The 188 contracting states of the ICAO agreed to begin issuing ICAO standard machine readable passports no later than 10 April 2010, according to the organization's website at http://www.icao.org/
The London bombings on 7 July perhaps gave the EU a necessary push to speed matters up regarding the bio IDs. On 11 July, the president of the EU circulated a document titled "Minimum common standards for national identity cards," which called for the use of biometrics. It included a provision which would protect data stored on identity cards but insure that it could be read by officials in other EU member states.
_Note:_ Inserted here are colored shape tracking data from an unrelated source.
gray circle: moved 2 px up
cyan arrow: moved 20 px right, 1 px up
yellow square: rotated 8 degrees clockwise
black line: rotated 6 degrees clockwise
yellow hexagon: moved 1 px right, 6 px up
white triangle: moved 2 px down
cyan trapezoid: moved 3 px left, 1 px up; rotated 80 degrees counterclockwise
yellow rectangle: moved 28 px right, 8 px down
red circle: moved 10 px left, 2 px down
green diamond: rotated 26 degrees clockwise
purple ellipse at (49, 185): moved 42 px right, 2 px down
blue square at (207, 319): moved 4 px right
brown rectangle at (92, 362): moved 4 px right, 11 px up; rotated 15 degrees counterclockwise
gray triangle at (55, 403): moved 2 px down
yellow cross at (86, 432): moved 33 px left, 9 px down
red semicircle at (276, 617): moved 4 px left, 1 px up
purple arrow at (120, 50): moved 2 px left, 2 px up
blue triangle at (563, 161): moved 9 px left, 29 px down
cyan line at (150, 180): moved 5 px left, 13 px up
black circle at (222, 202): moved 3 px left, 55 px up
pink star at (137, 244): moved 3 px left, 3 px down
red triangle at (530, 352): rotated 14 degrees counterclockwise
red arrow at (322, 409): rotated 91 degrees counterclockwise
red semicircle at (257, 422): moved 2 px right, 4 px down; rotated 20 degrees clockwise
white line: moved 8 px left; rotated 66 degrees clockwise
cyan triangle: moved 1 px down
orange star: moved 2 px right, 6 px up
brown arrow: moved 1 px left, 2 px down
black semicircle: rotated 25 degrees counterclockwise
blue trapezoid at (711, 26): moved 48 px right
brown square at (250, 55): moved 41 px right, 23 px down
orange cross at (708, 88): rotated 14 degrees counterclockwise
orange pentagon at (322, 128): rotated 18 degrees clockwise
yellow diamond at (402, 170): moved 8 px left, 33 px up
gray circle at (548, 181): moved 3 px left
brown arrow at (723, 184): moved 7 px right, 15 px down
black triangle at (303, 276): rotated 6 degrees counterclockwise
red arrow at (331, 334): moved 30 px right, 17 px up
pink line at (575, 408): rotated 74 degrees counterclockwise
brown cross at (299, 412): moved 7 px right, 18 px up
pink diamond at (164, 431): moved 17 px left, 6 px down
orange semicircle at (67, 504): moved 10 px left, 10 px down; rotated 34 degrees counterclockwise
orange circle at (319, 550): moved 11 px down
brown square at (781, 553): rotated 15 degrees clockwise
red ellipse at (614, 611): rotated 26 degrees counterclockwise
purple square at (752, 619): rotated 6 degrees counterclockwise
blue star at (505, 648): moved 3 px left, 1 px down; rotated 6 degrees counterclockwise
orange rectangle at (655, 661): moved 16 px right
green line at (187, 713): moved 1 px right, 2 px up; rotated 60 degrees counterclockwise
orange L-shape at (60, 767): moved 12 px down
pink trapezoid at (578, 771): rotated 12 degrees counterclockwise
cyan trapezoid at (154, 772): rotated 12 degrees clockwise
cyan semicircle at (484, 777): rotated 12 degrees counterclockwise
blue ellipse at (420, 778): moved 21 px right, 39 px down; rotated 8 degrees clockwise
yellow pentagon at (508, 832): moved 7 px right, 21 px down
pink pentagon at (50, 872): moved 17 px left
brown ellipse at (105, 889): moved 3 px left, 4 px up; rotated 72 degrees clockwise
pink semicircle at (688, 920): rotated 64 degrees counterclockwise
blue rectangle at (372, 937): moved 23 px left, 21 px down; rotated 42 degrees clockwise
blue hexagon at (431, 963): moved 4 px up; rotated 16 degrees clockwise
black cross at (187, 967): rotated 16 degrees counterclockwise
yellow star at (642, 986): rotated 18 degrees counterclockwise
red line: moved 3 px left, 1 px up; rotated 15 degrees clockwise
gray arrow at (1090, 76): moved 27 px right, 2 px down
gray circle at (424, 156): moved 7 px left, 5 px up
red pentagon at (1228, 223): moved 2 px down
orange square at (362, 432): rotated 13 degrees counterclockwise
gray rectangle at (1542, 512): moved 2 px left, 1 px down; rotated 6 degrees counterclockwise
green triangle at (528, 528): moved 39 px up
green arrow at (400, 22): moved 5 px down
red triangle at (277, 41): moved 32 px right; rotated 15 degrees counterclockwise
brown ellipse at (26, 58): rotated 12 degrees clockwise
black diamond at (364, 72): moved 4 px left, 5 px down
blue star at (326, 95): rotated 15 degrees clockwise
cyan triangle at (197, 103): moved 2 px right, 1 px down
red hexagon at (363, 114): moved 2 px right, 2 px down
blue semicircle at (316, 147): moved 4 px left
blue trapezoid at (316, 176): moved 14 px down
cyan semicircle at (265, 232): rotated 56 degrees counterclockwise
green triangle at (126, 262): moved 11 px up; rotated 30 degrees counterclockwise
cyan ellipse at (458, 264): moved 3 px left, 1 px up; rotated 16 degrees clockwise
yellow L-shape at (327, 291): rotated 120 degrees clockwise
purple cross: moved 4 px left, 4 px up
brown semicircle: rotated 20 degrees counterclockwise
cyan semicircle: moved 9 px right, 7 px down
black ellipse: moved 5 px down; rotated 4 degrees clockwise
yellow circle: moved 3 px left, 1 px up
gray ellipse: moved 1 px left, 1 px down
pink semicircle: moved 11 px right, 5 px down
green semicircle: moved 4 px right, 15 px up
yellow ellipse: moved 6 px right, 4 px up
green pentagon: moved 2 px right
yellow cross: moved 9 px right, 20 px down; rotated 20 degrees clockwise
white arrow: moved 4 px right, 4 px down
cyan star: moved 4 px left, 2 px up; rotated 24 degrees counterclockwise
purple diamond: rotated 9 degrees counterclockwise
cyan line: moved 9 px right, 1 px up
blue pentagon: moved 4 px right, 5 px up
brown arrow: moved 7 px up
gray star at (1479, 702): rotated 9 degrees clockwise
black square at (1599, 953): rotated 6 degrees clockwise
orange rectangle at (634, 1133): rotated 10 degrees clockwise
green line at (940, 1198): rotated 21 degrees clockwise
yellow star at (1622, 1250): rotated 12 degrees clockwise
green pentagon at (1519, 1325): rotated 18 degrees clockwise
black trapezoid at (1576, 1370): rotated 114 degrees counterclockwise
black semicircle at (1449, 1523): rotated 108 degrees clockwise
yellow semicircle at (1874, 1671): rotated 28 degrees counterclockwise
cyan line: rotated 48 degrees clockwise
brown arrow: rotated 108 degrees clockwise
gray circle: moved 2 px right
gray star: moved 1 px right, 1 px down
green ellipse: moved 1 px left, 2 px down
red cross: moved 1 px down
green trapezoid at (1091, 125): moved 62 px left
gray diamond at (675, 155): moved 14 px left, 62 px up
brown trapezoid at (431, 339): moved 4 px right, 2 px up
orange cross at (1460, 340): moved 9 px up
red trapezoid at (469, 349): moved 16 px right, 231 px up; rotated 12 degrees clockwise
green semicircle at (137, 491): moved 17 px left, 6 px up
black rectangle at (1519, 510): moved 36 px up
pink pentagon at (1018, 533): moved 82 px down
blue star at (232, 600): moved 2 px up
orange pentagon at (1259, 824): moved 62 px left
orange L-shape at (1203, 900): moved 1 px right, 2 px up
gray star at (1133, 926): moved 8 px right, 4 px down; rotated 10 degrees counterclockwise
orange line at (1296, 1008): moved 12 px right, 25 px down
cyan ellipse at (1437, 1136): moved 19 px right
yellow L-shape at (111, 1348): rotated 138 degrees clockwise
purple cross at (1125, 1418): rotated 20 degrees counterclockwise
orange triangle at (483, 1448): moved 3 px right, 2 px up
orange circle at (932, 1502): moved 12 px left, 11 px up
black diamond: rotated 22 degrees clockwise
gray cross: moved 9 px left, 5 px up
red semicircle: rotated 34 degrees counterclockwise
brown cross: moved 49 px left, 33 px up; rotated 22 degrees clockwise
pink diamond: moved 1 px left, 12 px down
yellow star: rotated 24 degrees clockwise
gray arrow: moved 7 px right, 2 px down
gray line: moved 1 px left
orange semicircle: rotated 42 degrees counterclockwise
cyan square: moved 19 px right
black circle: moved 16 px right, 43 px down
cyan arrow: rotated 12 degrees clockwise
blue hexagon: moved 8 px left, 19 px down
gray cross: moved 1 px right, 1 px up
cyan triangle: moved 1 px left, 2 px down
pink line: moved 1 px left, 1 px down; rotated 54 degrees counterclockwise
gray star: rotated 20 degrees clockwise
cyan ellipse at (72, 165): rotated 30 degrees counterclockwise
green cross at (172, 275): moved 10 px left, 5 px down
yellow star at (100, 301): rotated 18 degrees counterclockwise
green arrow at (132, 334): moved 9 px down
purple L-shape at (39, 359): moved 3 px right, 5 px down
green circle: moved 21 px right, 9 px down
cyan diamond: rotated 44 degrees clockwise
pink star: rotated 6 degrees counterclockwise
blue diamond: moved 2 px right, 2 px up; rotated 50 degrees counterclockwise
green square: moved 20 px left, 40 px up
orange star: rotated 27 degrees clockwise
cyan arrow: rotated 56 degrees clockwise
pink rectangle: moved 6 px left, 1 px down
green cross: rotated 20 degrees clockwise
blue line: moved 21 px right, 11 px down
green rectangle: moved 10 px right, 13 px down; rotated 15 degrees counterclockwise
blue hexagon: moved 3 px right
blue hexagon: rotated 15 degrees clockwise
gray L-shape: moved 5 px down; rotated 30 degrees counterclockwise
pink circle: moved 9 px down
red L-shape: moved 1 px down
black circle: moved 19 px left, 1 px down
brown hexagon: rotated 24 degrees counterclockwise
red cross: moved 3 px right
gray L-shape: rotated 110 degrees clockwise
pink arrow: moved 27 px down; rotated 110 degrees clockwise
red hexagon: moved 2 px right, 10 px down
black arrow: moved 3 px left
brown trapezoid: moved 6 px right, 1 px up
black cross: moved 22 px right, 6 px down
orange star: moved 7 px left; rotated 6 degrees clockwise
The common European bio passport/ID card has met with practical problems -- not all member states are yet capable of producing them and most would have to purchase the costly compatible scanners to read the passports. Despite these drawbacks, the EU common bio passport and ID card is slowly taking shape.
In April, a consortium of companies led by Hewlett-Packard announced the signing of a contract with the European Commission to develop a "high-quality technology model" for the next generation of the SIS II and the Visa Information System (VIS). The new system is intended to be a far more pervasive one with the VIS system becoming biometric. SIS II is intended to be fully functional in 2007.
Coupled with future bio ID cards, the SIS II could significantly upgrade the Schengen zone's security system.
The London subway bombings showed security officials that biometrics will not provide a foolproof way of stopping terrorists. The four London bombers who died in the act were crystal clean -- they had no police records and had they had bio ID cards, they would most likely have passed any card inspection. In order to stop them, their backpacks would still need to have been checked, at which time they might or might not have been tempted to detonate their bombs.
For the system to function properly, a number of overlapping security measures must be in place -- physical checks of the baggage coupled with reasonably efficient explosive-sniffing devices along with better intelligence that can be fed into a central database that is made available to the person on the spot who is checking the bio ID.
The bio ID system is only as good as the information that is fed into it. If the flow of information stops or is somehow manipulated, it might disable the system. It is hoped that bio IDs will be difficult to forge, but experience has shown that anything electronic is vulnerable to attack and deception, therefore overlapping layers of protection will remain essential components of a functional security perimeter for years to come.